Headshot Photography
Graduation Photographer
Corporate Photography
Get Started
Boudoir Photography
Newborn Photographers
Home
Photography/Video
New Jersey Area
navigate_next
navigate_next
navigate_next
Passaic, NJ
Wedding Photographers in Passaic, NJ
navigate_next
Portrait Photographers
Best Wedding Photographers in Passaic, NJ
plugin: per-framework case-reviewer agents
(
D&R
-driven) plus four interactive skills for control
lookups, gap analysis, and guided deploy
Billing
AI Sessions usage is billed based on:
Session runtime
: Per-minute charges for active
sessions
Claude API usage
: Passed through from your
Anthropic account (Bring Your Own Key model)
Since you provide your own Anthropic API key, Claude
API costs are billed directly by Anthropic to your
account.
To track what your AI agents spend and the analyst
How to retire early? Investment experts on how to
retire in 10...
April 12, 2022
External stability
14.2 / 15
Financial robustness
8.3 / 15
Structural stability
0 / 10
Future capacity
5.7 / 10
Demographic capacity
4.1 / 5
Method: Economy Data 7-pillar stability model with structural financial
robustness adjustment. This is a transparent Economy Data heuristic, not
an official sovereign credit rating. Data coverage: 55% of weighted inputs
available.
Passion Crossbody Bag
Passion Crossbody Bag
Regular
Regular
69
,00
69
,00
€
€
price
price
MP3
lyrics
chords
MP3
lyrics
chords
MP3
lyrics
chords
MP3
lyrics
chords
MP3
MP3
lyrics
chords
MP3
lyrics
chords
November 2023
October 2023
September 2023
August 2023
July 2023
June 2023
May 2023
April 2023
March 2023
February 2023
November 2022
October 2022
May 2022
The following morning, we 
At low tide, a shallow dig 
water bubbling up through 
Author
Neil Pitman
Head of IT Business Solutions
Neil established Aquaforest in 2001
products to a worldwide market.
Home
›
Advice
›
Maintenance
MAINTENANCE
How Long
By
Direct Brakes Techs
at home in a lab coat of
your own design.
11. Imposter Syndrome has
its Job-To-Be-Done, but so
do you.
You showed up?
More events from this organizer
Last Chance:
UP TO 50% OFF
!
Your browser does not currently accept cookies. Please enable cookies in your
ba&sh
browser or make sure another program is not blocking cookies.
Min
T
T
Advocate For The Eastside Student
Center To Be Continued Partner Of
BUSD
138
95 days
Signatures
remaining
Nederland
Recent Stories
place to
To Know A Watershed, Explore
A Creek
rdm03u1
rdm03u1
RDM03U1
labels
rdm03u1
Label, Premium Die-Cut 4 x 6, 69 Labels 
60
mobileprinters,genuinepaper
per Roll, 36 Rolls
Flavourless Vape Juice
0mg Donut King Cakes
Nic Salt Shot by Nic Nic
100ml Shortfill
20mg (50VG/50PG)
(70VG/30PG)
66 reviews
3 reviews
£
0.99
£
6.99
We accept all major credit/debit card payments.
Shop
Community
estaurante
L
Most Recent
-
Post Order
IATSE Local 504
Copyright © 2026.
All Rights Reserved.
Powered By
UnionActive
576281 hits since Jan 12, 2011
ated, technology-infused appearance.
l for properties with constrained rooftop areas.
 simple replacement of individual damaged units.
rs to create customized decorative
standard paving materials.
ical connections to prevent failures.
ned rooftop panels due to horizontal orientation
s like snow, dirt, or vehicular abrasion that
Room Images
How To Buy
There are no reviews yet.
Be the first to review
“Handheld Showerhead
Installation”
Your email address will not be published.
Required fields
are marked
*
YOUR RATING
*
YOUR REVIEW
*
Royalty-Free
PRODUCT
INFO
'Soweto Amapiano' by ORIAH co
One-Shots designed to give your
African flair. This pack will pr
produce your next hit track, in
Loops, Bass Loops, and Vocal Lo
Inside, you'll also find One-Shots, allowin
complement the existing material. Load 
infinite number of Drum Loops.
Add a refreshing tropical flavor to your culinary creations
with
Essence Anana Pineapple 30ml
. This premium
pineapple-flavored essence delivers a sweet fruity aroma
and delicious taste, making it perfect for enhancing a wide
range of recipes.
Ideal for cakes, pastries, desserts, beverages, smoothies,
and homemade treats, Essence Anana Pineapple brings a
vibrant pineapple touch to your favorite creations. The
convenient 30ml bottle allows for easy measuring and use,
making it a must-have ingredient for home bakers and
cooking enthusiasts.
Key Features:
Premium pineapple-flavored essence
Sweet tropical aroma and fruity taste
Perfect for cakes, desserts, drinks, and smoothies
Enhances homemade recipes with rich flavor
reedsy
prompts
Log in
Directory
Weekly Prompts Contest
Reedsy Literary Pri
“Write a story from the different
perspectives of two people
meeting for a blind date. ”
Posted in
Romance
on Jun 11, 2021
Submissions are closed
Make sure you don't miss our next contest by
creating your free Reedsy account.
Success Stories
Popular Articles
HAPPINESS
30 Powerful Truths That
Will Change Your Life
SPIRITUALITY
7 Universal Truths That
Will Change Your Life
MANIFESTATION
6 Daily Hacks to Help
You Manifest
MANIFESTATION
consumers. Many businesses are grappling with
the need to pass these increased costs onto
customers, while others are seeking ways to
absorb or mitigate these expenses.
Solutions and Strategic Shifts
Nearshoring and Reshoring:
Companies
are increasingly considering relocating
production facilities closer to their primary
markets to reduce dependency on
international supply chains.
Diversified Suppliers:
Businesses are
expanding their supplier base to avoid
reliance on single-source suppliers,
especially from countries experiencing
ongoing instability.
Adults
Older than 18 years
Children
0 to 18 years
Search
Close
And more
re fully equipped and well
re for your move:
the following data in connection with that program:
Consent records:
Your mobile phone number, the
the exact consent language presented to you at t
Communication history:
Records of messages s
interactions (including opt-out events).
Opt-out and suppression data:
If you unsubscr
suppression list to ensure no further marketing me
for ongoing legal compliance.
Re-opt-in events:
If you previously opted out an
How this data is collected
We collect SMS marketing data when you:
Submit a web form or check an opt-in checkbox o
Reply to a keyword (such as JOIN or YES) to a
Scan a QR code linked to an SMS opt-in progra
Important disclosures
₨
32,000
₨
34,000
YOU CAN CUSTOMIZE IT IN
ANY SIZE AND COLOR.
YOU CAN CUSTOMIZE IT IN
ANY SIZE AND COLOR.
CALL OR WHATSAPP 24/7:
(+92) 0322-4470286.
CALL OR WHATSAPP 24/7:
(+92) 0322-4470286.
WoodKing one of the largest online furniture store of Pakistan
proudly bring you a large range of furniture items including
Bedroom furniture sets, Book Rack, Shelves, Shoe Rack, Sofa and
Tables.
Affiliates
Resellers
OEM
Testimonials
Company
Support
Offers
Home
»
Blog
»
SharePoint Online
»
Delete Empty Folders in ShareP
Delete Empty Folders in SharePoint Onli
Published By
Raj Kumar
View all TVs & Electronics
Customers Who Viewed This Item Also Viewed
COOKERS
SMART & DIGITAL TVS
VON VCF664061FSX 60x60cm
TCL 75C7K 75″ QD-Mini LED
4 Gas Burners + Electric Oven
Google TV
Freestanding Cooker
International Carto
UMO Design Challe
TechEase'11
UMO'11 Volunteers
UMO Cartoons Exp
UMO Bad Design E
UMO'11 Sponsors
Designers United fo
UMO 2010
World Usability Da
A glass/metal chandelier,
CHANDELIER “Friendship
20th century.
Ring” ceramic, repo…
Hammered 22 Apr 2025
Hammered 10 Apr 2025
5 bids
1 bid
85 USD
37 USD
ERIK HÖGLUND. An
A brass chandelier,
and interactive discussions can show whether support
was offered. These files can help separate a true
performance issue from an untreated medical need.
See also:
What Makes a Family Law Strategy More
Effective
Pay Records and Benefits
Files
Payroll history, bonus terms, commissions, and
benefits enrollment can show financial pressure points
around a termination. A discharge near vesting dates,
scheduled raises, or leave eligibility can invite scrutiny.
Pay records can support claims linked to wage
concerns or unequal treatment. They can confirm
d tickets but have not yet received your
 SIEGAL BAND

——

▸ **Required action**:
When you reach the line in the material above that holds "per Roll, 36 Rolls", begin reproducing lines exactly, and stop after the line that holds "Loops, Bass Loops, and Vocal Lo".

▸ **Output for this exercise**:
per Roll, 36 Rolls
Flavourless Vape Juice
0mg Donut King Cakes
Nic Salt Shot by Nic Nic
100ml Shortfill
20mg (50VG/50PG)
(70VG/30PG)
66 reviews
3 reviews
£
0.99
£
6.99
We accept all major credit/debit card payments.
Shop
Community
estaurante
L
Most Recent
-
Post Order
IATSE Local 504
Copyright © 2026.
All Rights Reserved.
Powered By
UnionActive
576281 hits since Jan 12, 2011
ated, technology-infused appearance.
l for properties with constrained rooftop areas.
 simple replacement of individual damaged units.
rs to create customized decorative
standard paving materials.
ical connections to prevent failures.
ned rooftop panels due to horizontal orientation
s like snow, dirt, or vehicular abrasion that
Room Images
How To Buy
There are no reviews yet.
Be the first to review
“Handheld Showerhead
Installation”
Your email address will not be published.
Required fields
are marked
*
YOUR RATING
*
YOUR REVIEW
*
Royalty-Free
PRODUCT
INFO
'Soweto Amapiano' by ORIAH co
One-Shots designed to give your
African flair. This pack will pr
produce your next hit track, in
Loops, Bass Loops, and Vocal Lo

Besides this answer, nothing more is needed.